The effect of morphine-like psychoactive drugs has long been a subject of scientific interest, especially considering their therapeutic effects in the treatment of psychiatric disorders, anxiety, depression, etc. The research into the relation between endorphins and depression began with the findings of encephalin and opioid receptors located in the mood-response areas of the brain. Previous studies have raised a question whether excess, deficient, or static levels of endorphins cause depression. Endorphins are likely to modulate the nervous system activity over a long-term rather than short-term period.

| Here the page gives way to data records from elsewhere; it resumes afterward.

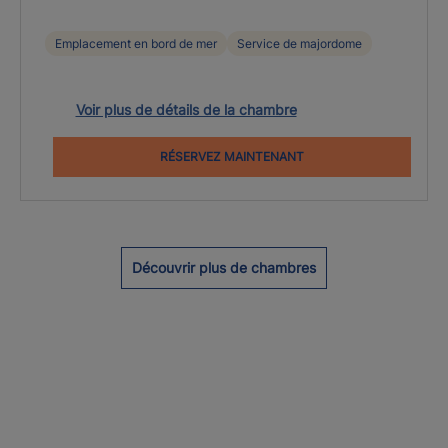
Emplacement en bord de mer
Service de majordome
Voir plus de détails de la chambre
RÉSERVEZ MAINTENANT
Découvrir plus de chambres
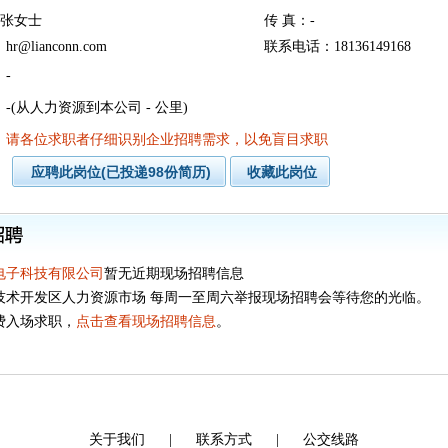
：张女士
传 真：-
@lianconn.com
联系电话：18136149168
-
-(从人力资源到本公司 - 公里)
：请各位求职者仔细识别企业招聘需求，以免盲目求职
电子科技有限公司
暂无近期现场招聘信息
技术开发区人力资源市场 每周一至周六举报现场招聘会等待您的光临。
费入场求职，
点击查看现场招聘信息
。
关于我们
|
联系方式
|
公交线路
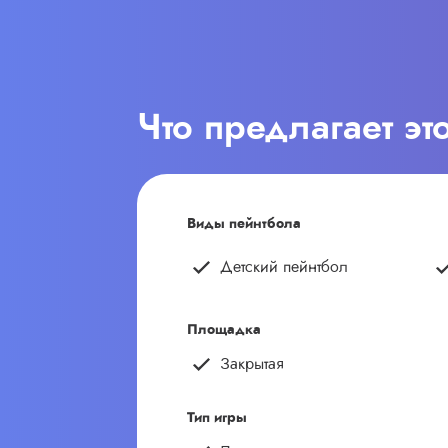
Что предлагает эт
Виды пейнтбола
Детский пейнтбол
Площадка
Закрытая
Тип игры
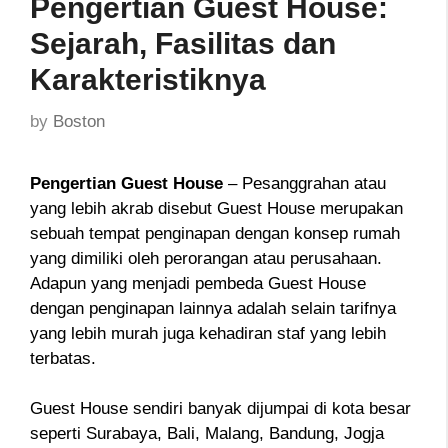
Pengertian Guest House:
Sejarah, Fasilitas dan
Karakteristiknya
by
Boston
Pengertian Guest House
– Pesanggrahan atau
yang lebih akrab disebut Guest House merupakan
sebuah tempat penginapan dengan konsep rumah
yang dimiliki oleh perorangan atau perusahaan.
Adapun yang menjadi pembeda Guest House
dengan penginapan lainnya adalah selain tarifnya
yang lebih murah juga kehadiran staf yang lebih
terbatas.
Guest House sendiri banyak dijumpai di kota besar
seperti Surabaya, Bali, Malang, Bandung, Jogja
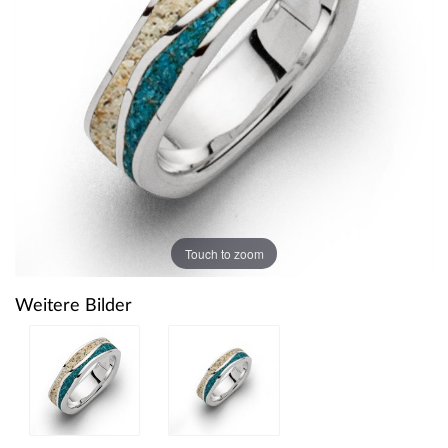
Touch to zoom
Weitere Bilder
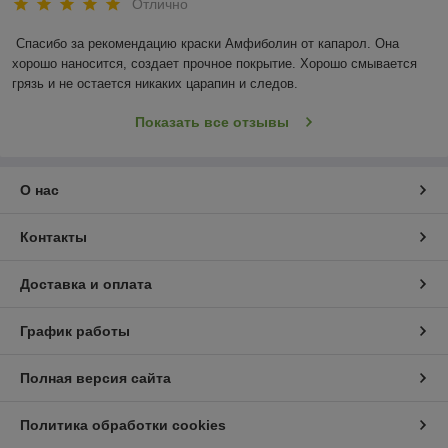
Отлично
Спасибо за рекомендацию краски Амфиболин от капарол. Она 
хорошо наносится, создает прочное покрытие. Хорошо смывается 
грязь и не остается никаких царапин и следов.
Показать все отзывы
О нас
Контакты
Доставка и оплата
График работы
Полная версия сайта
Политика обработки cookies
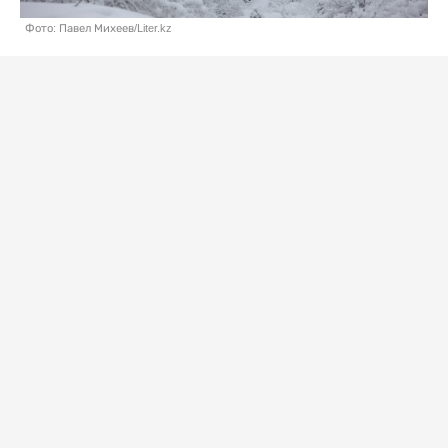
Фото: Павел Михеев/Liter.kz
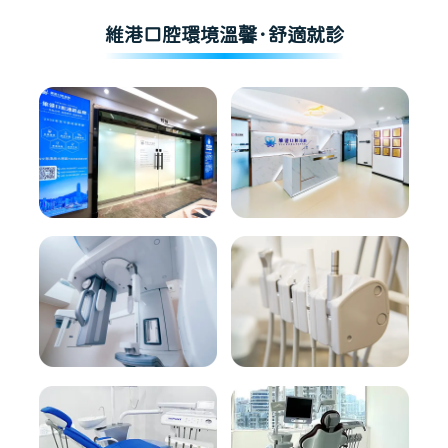
維港口腔環境溫馨·舒適就診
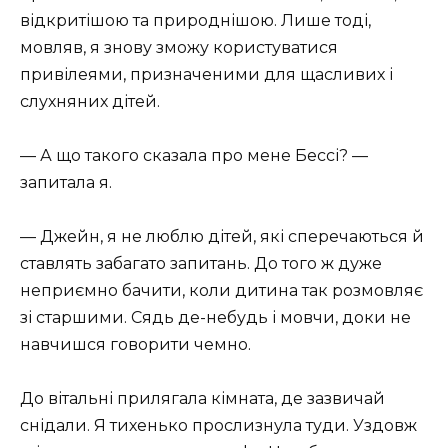
відкритішою та природнішою. Лише тоді,
мовляв, я знову зможу користуватися
привілеями, призначеними для щасливих і
слухняних дітей.
— А що такого сказала про мене Бессі? —
запитала я.
— Джейн, я не люблю дітей, які сперечаються й
ставлять забагато запитань. До того ж дуже
неприємно бачити, коли дитина так розмовляє
зі старшими. Сядь де-небудь і мовчи, доки не
навчишся говорити чемно.
До вітальні прилягала кімната, де зазвичай
снідали. Я тихенько прослизнула туди. Уздовж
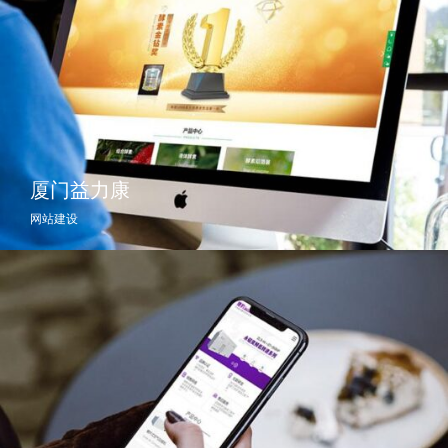
厦门益力康
网站建设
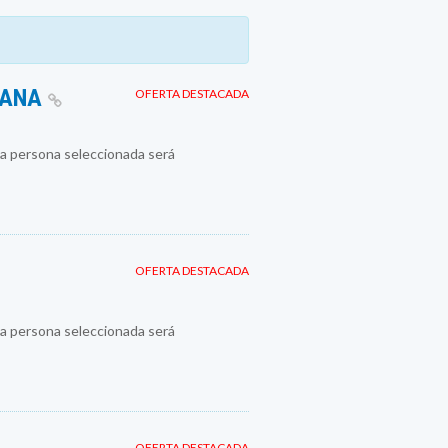
MANA
OFERTA DESTACADA
a persona seleccionada será
OFERTA DESTACADA
a persona seleccionada será
OFERTA DESTACADA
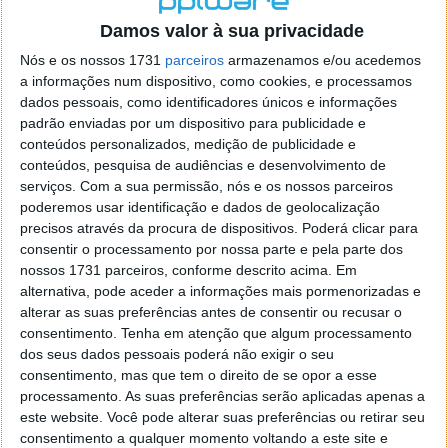
o firefox como browser predefenido
Ja percorri o painel
Damos valor à sua privacidade
de control tudo e nada. Tou a comecar a desesperar, ate ja
tentei apagar o explorer na tentativa de forçar o uso do
Nós e os nossos 1731
parceiros
armazenamos e/ou acedemos
firefox mas em vao. Kaso te lembres de outra dica fico
a informações num dispositivo, como cookies, e processamos
agradecido, caso contrario obrigado a mesma
dados pessoais, como identificadores únicos e informações
Responder
padrão enviadas por um dispositivo para publicidade e
conteúdos personalizados, medição de publicidade e
Vítor M.
conteúdos, pesquisa de audiências e desenvolvimento de
7 de Novembro de 2005 às 01:39
serviços.
Com a sua permissão, nós e os nossos parceiros
@Reporter
poderemos usar identificação e dados de geolocalização
Desculpa mas o link funciona. Seja como for segue por mail
precisos através da procura de dispositivos. Poderá clicar para
o MSn Messenger 8.
consentir o processamento por nossa parte e pela parte dos
Responder
nossos 1731 parceiros, conforme descrito acima. Em
alternativa, pode aceder a informações mais pormenorizadas e
Vítor M.
7 de Novembro de 2005 às 11:21
alterar as suas preferências antes de consentir ou recusar o
@Rui
consentimento.
Tenha em atenção que algum processamento
Tens de encontrar o que te falei. Faz da seguinte maneira,
dos seus dados pessoais poderá não exigir o seu
janela iniciar e no topo dessa janela com o botão direito do
consentimento, mas que tem o direito de se opor a esse
rato faz propriedades. Depois no separador Menu ‘Iniciar’
processamento. As suas preferências serão aplicadas apenas a
clica no botão ‘Personalizar’ aí encontrarás no separador
este website. Você pode alterar suas preferências ou retirar seu
geral a opção para escolheres o Browser com que queres
consentimento a qualquer momento voltando a este site e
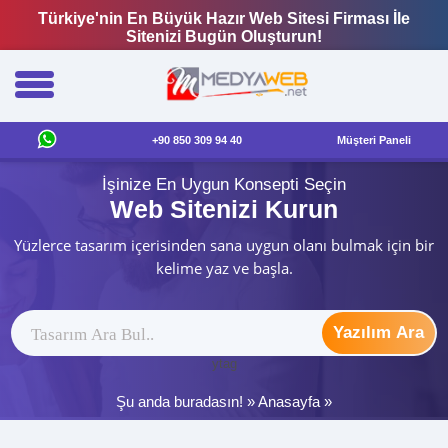
Türkiye'nin En Büyük Hazır Web Sitesi Firması İle
Sitenizi Bugün Oluşturun!
+90 850 309 94 40
Müşteri Paneli
İşinize En Uygun Konsepti Seçin
Web Sitenizi Kurun
Yüzlerce tasarım içerisinden sana uygun olanı bulmak için bir
kelime yaz ve başla.
Yazılım Ara
ytag
Şu anda buradasın! »
Anasayfa
»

Endorphins are released in the conditions of shock, freeze, ”fight or flight”, trauma, physical pain, and in all stress situations including psychological stress. They serve as an analgesic, anesthetic and cause dissociation, immobilization and loss of self. Depressors induce elevation of stress hormone levels in blood. Since endorphins are released along with ACTH in response to any stressor, depressors are supposed to “elevate” endorphin levels as well.
Research in the field of psychopharmaceuticals has provided considerable knowledge about their favorable effects as well as side effects. Tricyclic antidepressants were introduced first, showing effects as a supplement for the primary role of inhibition of norepinephrine and serotonin uptake by the nervous ends (1,2).
Although the efficacy of selective serotonin reuptake inhibitors (SSRIs) and tricyclic antidepressants is similar, the SSRIs have better safety and tolerability profile, making them preferable agents for all anxiety disorders. The considerable side effect burden, the potential of producing anticholinergic delirium, and their contribution to the occurrence of falls and hip fractures make tricyclic antidepressants especially unsuitable for the elderly and are therefore no longer recommended (3).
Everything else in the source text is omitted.